For most big companies, corporate governance and shareholder values are important, so he says the documentary requirement goes up. Moreover, from the company’s perspective, these steps are critical because that’s the only way to protect genuine shareowners.
Says Gupta, “Although the process is well-defined for all the authorities, syncing between RTA, the company, and IEPF is sometimes difficult. After verification from the RTA and the company, share recovery may take a little time to reach the shareholders’ accounts.”
Test Of Patience
The process to recover or get these physical shares and deposits re-registered can be quite exhausting.
When Singh was first approached by an agent, it proved to be the start of a long journey that took him to several professionals. “We struggled for about a year-and-a-half, and then we got somebody else to look at it. We also got one of the big companies involved, but they could not get the process closed,” says Singh, managing director at an engineering and manufacturing company.
Singh, who is Garg’s client now, believes one should be careful in choosing the professional or firm that handles the case. “At least three or four people had approached us, but we gave the job to two of them. We struggled for about two-and-a-half years, but nothing happened. You need to have a very professional approach and be relentless in your pursuit,” he says. In the last 15 months or so, with the help from Garg’s firm, he was able to clear 90 per cent of the backlog. Rajiv believes that their focused and scientific approach and understanding of the processes like what affidavits need to be made or the documents that need to be produced, have helped crack his case.
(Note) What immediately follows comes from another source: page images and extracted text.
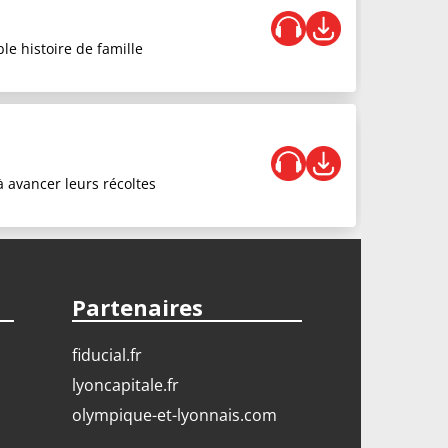
le histoire de famille
à avancer leurs récoltes
Partenaires
fiducial.fr
lyoncapitale.fr
olympique-et-lyonnais.com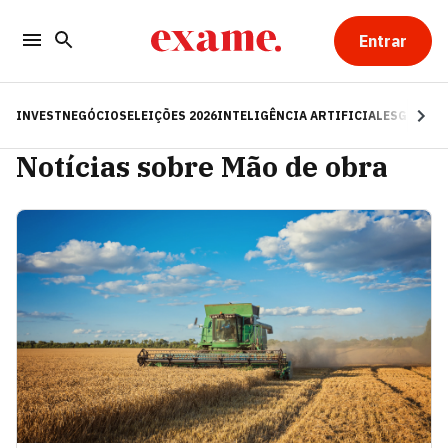
Entrar
INVEST
NEGÓCIOS
ELEIÇÕES 2026
INTELIGÊNCIA ARTIFICIAL
ESG
RE
Notícias sobre Mão de obra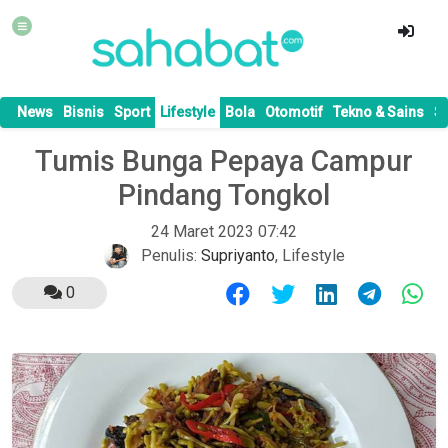
News
Bisnis
Sport
Lifestyle
Bola
Otomotif
Tekno & Sains
S
Tumis Bunga Pepaya Campur
Pindang Tongkol
24 Maret 2023 07:42
Penulis:
Supriyanto
,
Lifestyle
0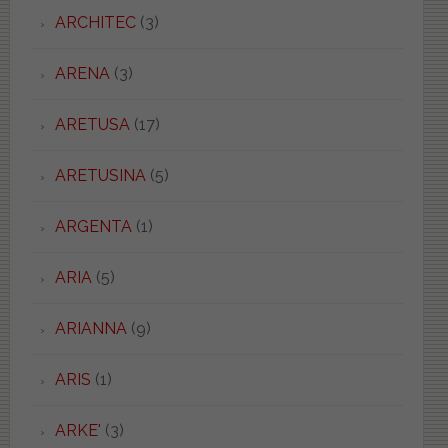
ARCHITEC
(3)
ARENA
(3)
ARETUSA
(17)
ARETUSINA
(5)
ARGENTA
(1)
ARIA
(5)
ARIANNA
(9)
ARIS
(1)
ARKE'
(3)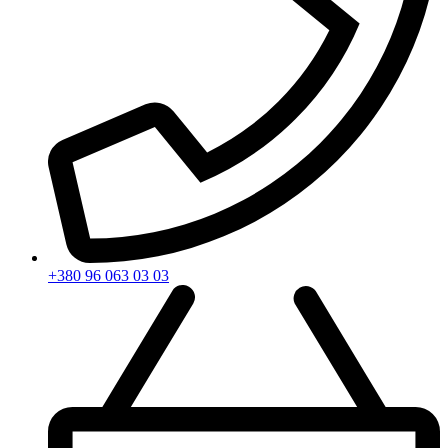
+380 96 063 03 03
The documentation complexities are such that few clients would be able to follow it up on their own without the help of a professional or firm.
Mantri says that often the cases get delayed due to the clients’ poor understanding of the processes and the lack of proper documents. “Filling out forms could be difficult even for opening a bank account, and it is much more complicated in IEPF,” he says. It can be tough for a person without solid legal or financial acumen, as they have to start from scratch, including opening a demat account, says Garg, adding, “There are cases still pending from the ’70s.”
It also gets delayed at the government’s end due to work overload. “IEPF receives 30,000-40,000 claim requests per year but is able to process only about one-third of them,” says Garg.
The government keeps records of all claims filed, both successful and rejected cases.
“Our website has compiled data on unclaimed shares so that people could search with their surnames and the state where they lived at the time. You can go to IEPF, provided we know the shares you own, or else you will keep searching from company to company,” says Mantri. The government’s integrated portal will be of help in the future.
Sometimes, the delay also happens at the end of the companies and their registrars when they do not respond on time.
“There is also the aspect of incentivising the work for a company secretary for prioritising it. Although the regulator is pushing hard, these officials are cautious as they don’t want to do something that is questionable later, given all kinds of frauds happening in the capital market. So if the value of the shares is higher, the scrutiny is tougher,” says Mantri.
In addition, companies may not have full-time staff to look into these matters.
Gupta says one must be diligent and actively follow the rules. The IEPF process is quite time-consuming and demands patience. “If the right approach is followed, the shares can be recovered quickly,” she adds.
The tunnel may be dark, but there may be a silver lining at the end of it, provided you get the paperwork right or get the right professional if you can’t do it yourself. With patience and persistence, you can reclaim what’s rightfully yours.